The trade that I’ll talk about to anyone that listens is REVLON, the makeup company that isn't actually that good at selling makeup, but is really good at taking on debt. The lipstick maker is so bad at selling makeup that it filed for bankruptcy on June 15th. And it's got Ray J to blame. Had Ray J never made the Kardashians famous, Kris never would have been able to puppet master into existence Kylie's billion dollar makeup empire that drank Revlon's milkshake. You hate to see it.

Interestingly, REV stock mooned nearly 300% in the days after going all "I DECLARE BANKRUPTCY."

Giphy Images.

Partially because it secured a bankruptcy loan, partly because rumors began swirling that an Indian conglomerate was considering a buyout… but mostly because the stock market is a cesspool of bullshit and broken dreams where nothing makes sense. Friendly reminder: shareholders usually get wiped out in bankruptcy, so there should be no reason to buy this stock.

THAT SAID… Large and I bought on Tuesday, June 21st at $4.01. Over the next two days shares jumped more than 100%. And I probably haven't spent that much time on my phone since the day I found out that PornHub was mobile friendly (sidenote: they really should have made the iPhone 4 waterproof).

I didn’t risk it all on REV because there were any redeeming qualities about the stock or company.
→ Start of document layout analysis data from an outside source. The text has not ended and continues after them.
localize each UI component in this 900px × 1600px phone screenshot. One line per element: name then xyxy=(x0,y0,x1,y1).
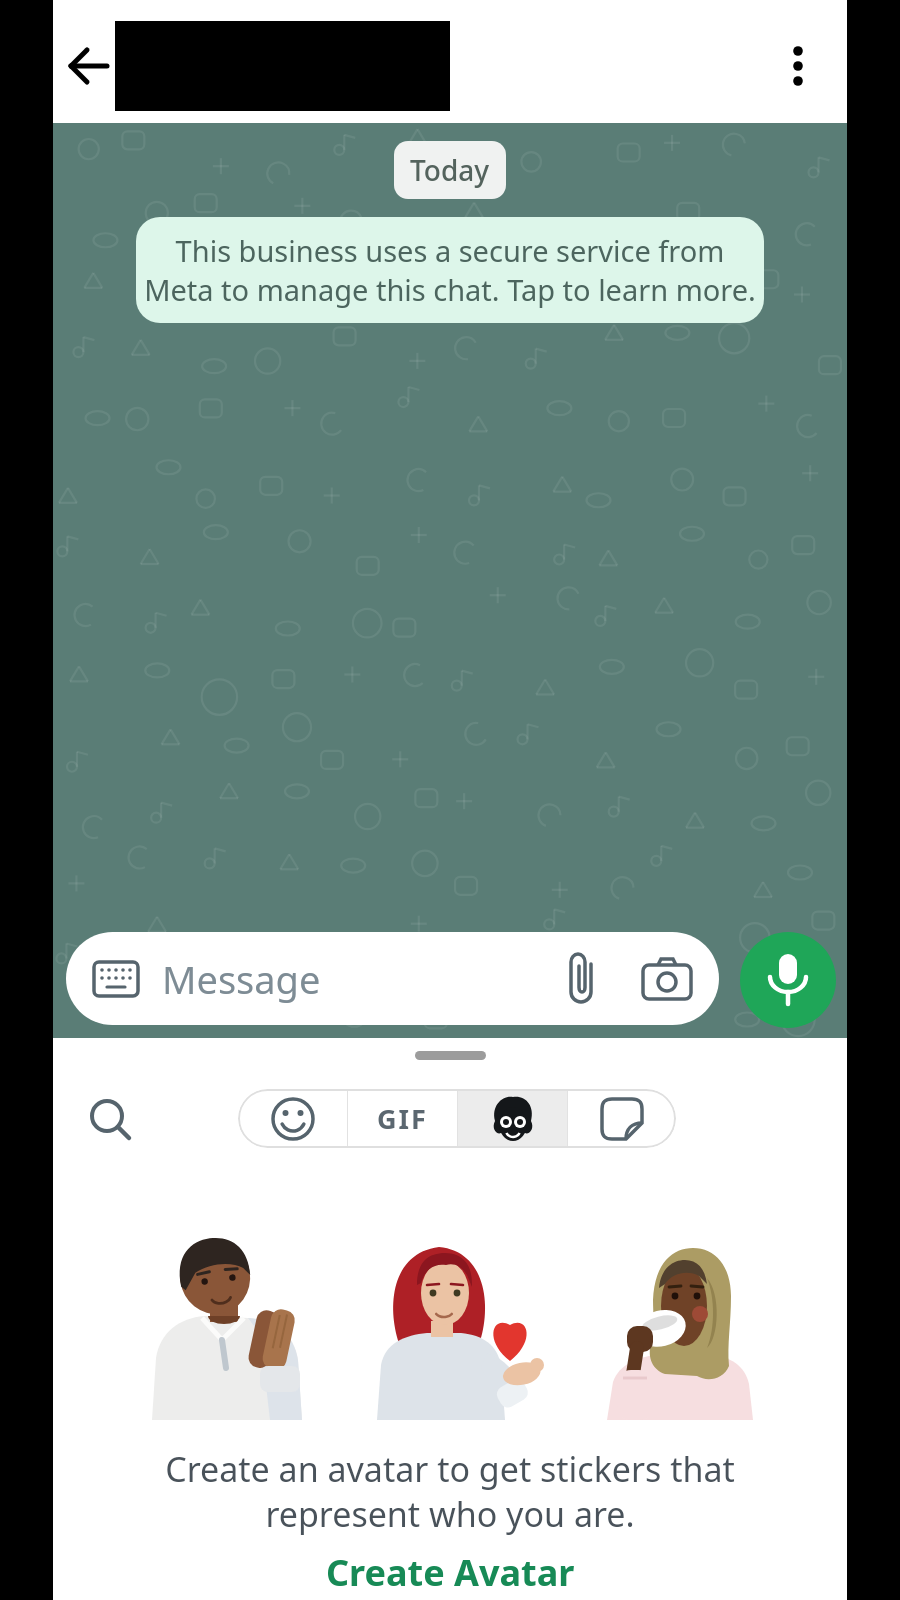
button[interactable] xyxy=(641,949,693,1009)
staticText: GIF xyxy=(377,1100,428,1137)
button[interactable]: Message xyxy=(66,932,719,1025)
staticText: Create Avatar xyxy=(326,1548,575,1597)
staticText: Today xyxy=(410,151,490,189)
button[interactable] xyxy=(458,1089,567,1148)
button[interactable]: This business uses a secure service from… xyxy=(136,217,764,323)
button[interactable] xyxy=(568,1089,676,1148)
staticText: This business uses a secure service from… xyxy=(144,231,756,309)
button[interactable]: Create Avatar xyxy=(310,1546,590,1598)
button[interactable] xyxy=(776,38,820,94)
button[interactable]: GIF xyxy=(348,1089,457,1148)
button[interactable] xyxy=(81,1090,141,1150)
button[interactable] xyxy=(559,949,603,1009)
staticText: Message xyxy=(162,953,321,1005)
button[interactable] xyxy=(63,40,115,92)
staticText: Create an avatar to get stickers that re… xyxy=(165,1446,735,1536)
button[interactable] xyxy=(238,1089,347,1148)
button[interactable] xyxy=(740,932,836,1028)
My thesis was simple: people like me hadn't started buying it after it had already climbed ~200%. When I started looking at Wall Street Bets and StockTwits to see why the mouth breathers were piling into the stock, it became pretty obvious this wasn't a retail play.  Literally no one was talking about it. That told me two things 1) The smartest guys in the room were buying it for some reason (honestly I had no clue why) 2) If nothing else, I could catch some of the upside when the other dummies like myself figured out WTF was going on. Oh, also I got incredibly lucky.

Even though we sold, don't for second think that THE FAMILY OFFICE is above hitting an ex with a “u up?” text at 3 AM. REVLON is back on THE FAMILY OFFICE’s watch list this week. Probably towards the bottom half (Large has a boner for Elon and Twitter), but it still made the cut…

Remember GameStop circa 2021? People like Reddit user cumguzzler69420 benefitted from a short squeeze. If you don’t know what a short squeeze is, I’ll save you the Google search: here’s the Investopedia link. Some investors believe a short squeeze could be shaping up for Revlon. Most of the ingredients are there: a soaring stock price and thicc short interest (38% as of Friday). For what it’s worth, despite what most Internet bottom feeders think, there needs to be a perfect shitstorm of events for a short squeeze to print money.

On a longer time horizon, there is some precedent for a company filing for bankruptcy, seeing its stock soar, and investors not getting totally fucked. Hertz did this back in 2020. Investors bought shares like they were OnlyFans jarred farts, and on the other side of the legal proceedings they actually ended up with stock in the new Hertz.